Stored records
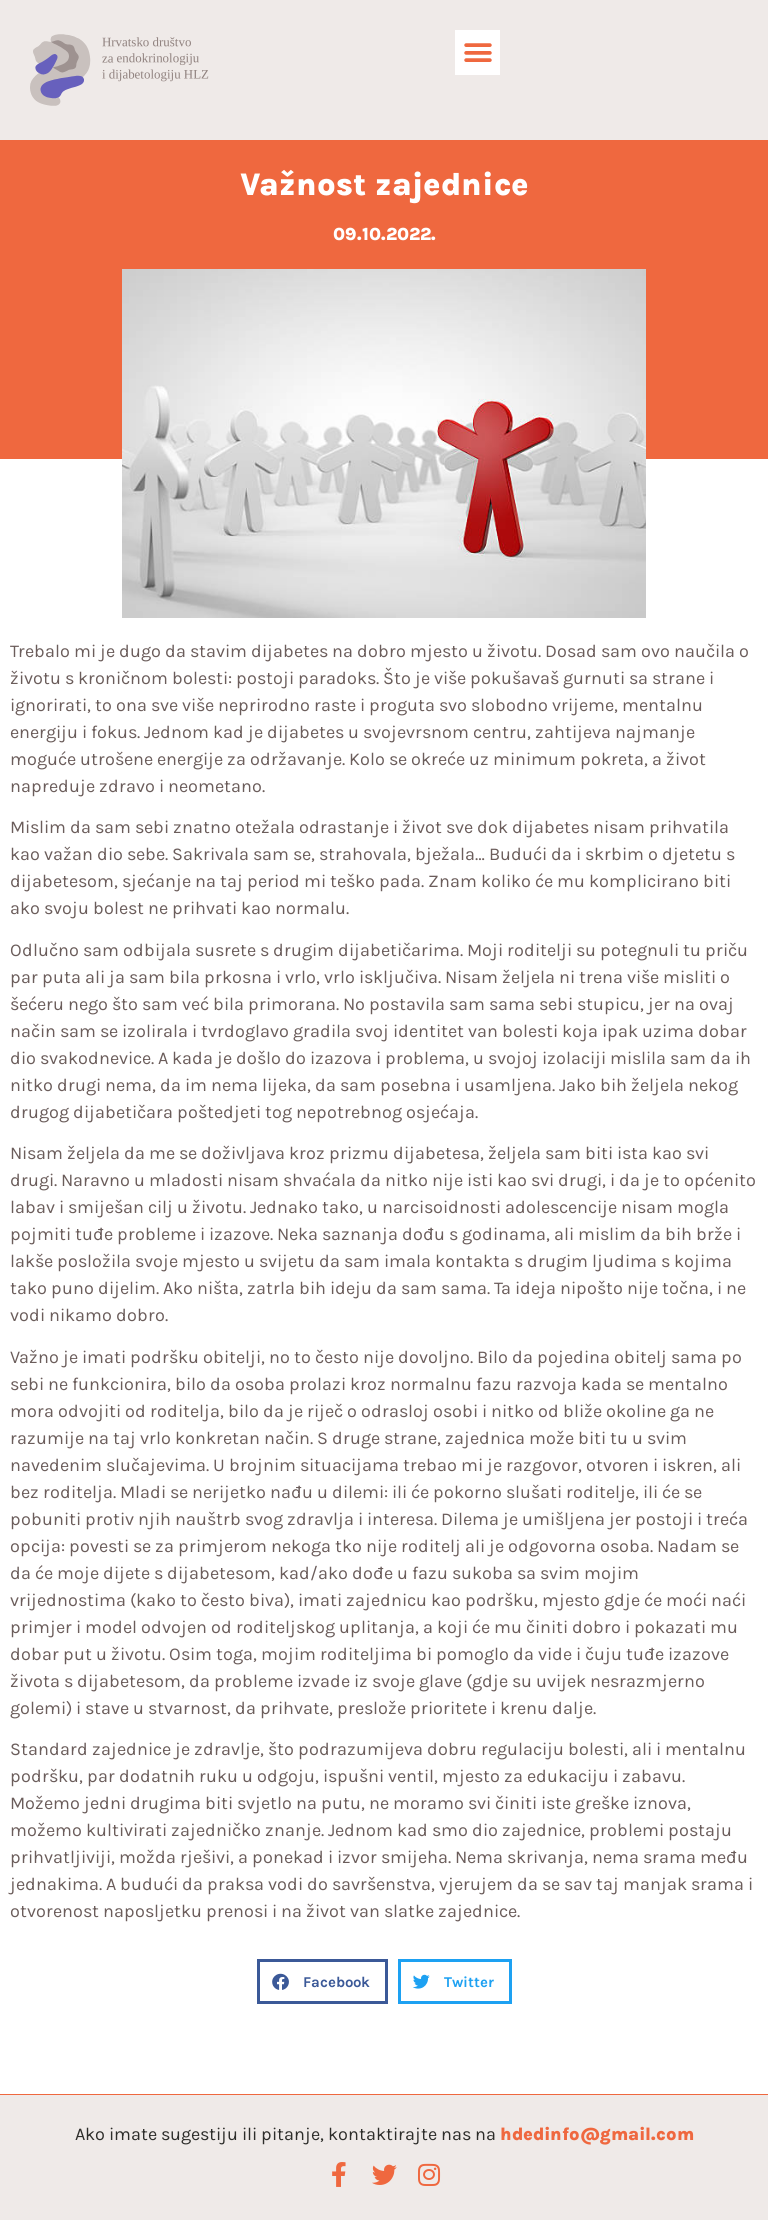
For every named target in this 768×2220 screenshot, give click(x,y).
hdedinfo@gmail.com (597, 2134)
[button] (477, 52)
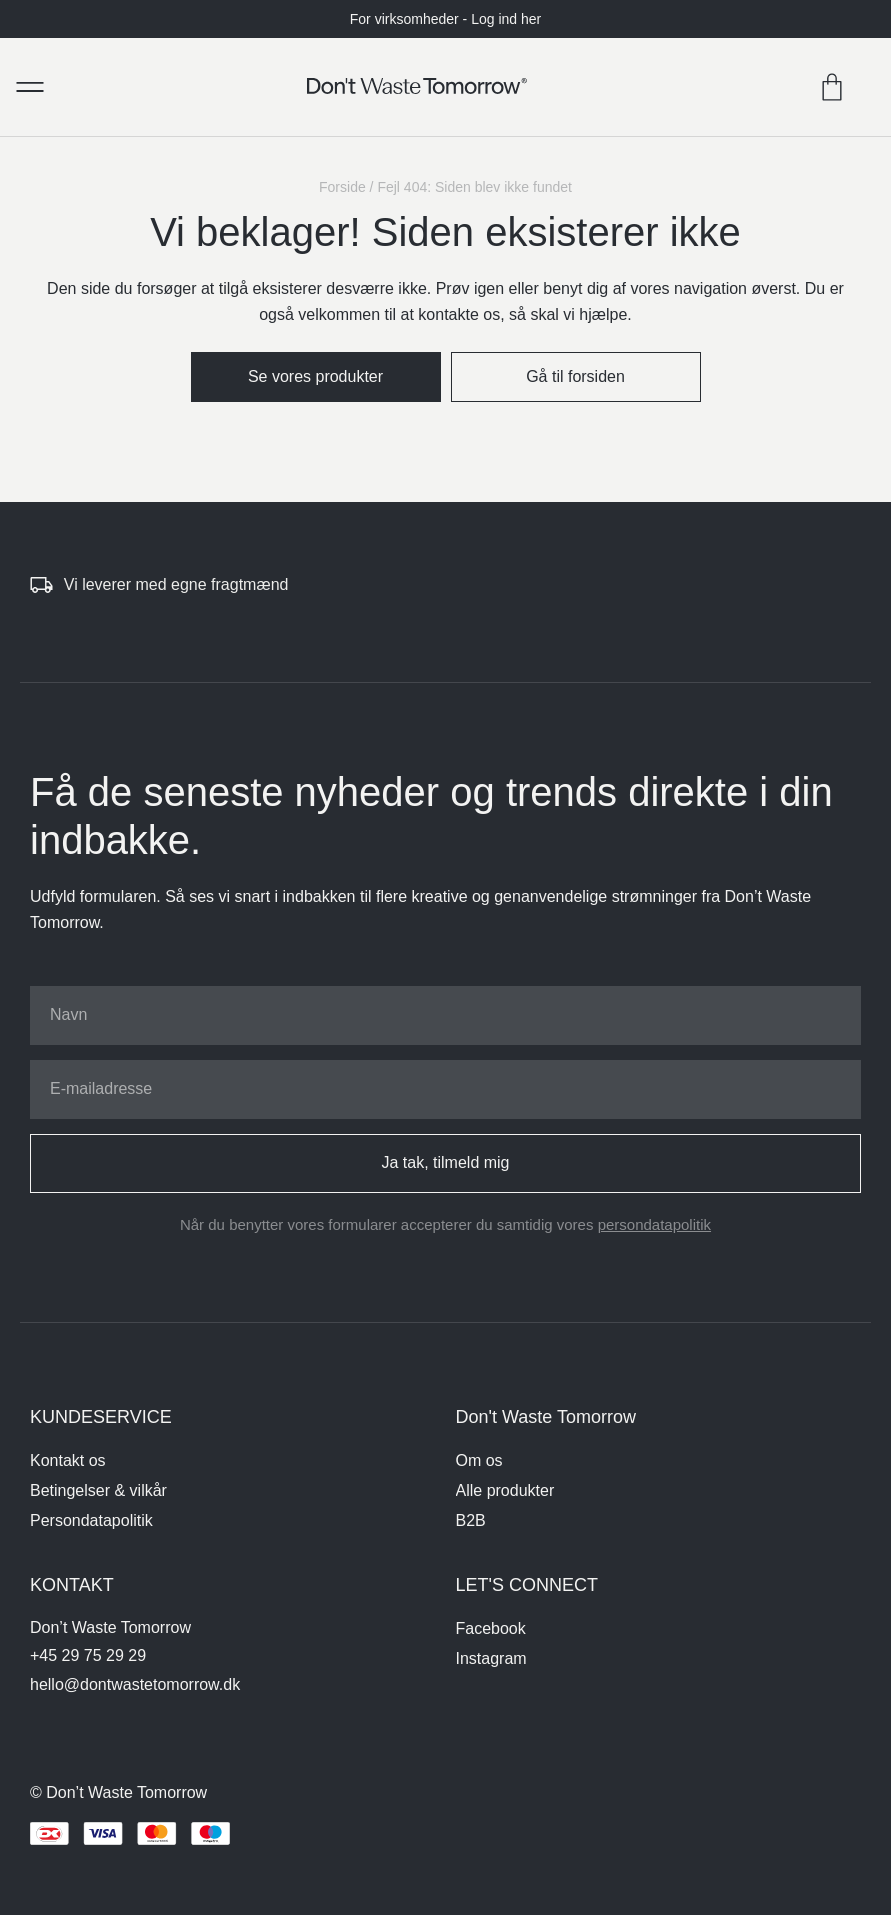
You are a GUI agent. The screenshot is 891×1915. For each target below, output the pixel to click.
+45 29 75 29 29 (88, 1655)
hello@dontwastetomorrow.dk (135, 1684)
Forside (342, 187)
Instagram (491, 1658)
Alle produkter (505, 1490)
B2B (471, 1520)
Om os (479, 1460)
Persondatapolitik (91, 1520)
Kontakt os (68, 1460)
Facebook (491, 1628)
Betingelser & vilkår (98, 1490)
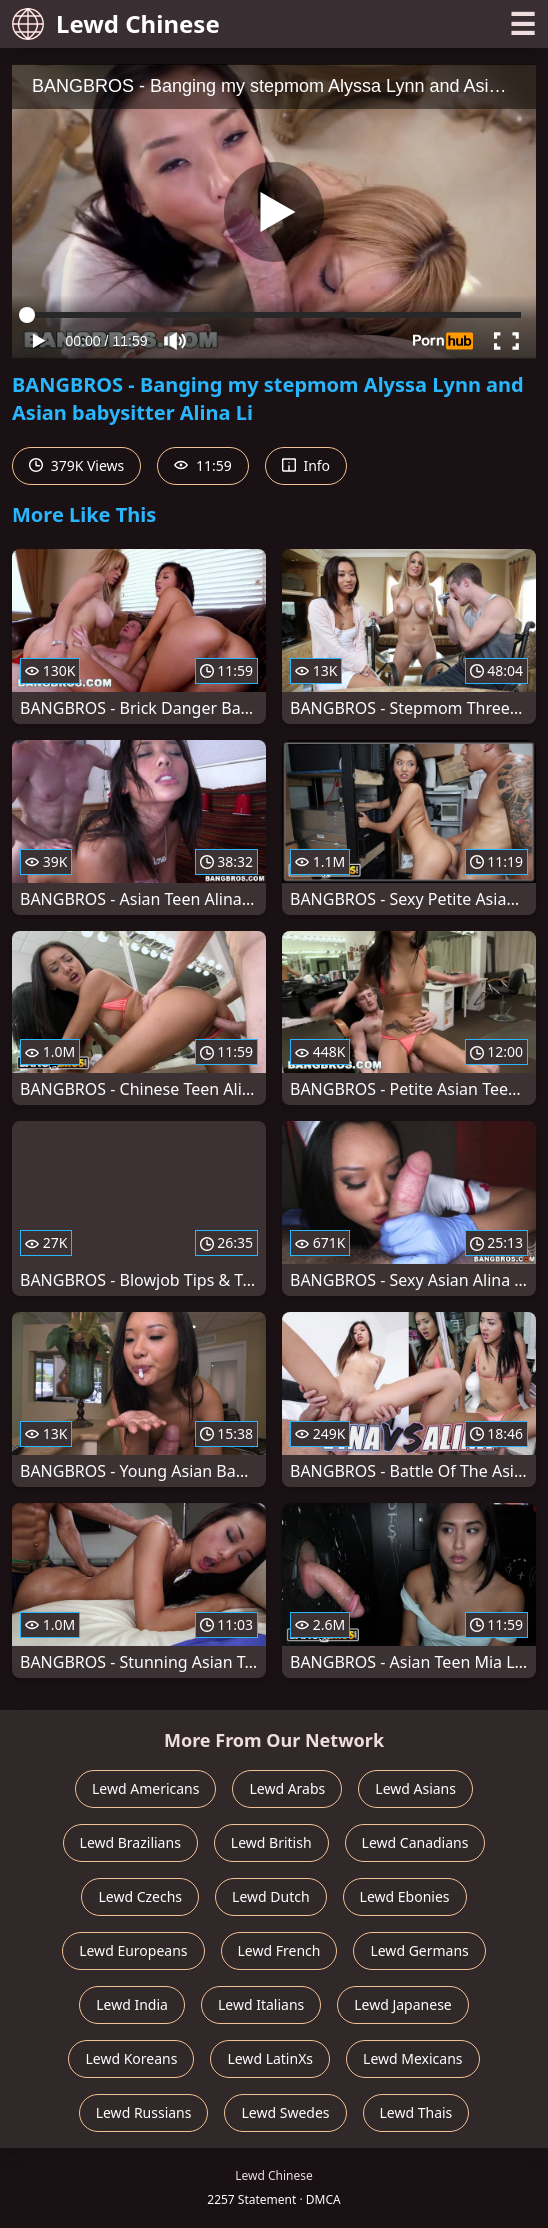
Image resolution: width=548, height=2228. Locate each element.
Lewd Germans (419, 1950)
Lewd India (132, 2004)
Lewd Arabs (287, 1788)
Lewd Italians (261, 2004)
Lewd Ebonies (405, 1896)
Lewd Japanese (403, 2004)
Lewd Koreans (131, 2058)
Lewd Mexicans (412, 2058)
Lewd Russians (144, 2112)
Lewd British (271, 1842)
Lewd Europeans (133, 1950)
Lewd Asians (415, 1788)
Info (306, 465)
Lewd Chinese (116, 23)
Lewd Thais (416, 2112)
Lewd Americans (145, 1788)
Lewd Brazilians (130, 1842)
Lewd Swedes (285, 2112)
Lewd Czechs (140, 1896)
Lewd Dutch (271, 1896)
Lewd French (279, 1950)
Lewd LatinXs (270, 2058)
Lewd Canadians (415, 1842)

Task requirements: Print exactly the stretch of lines beginning with the one that holds "Lewd Italians (261, 2004)" and ending at the last line above.

Task answer:
Lewd Italians (261, 2004)
Lewd Ebonies (405, 1896)
Lewd Japanese (403, 2004)
Lewd Koreans (131, 2058)
Lewd Mexicans (412, 2058)
Lewd Russians (144, 2112)
Lewd British (271, 1842)
Lewd Europeans (133, 1950)
Lewd Asians (415, 1788)
Info (306, 465)
Lewd Chinese (116, 23)
Lewd Thais (416, 2112)
Lewd Americans (145, 1788)
Lewd Brazilians (130, 1842)
Lewd Swedes (285, 2112)
Lewd Czechs (140, 1896)
Lewd Dutch (271, 1896)
Lewd French (279, 1950)
Lewd LatinXs (270, 2058)
Lewd Canadians (415, 1842)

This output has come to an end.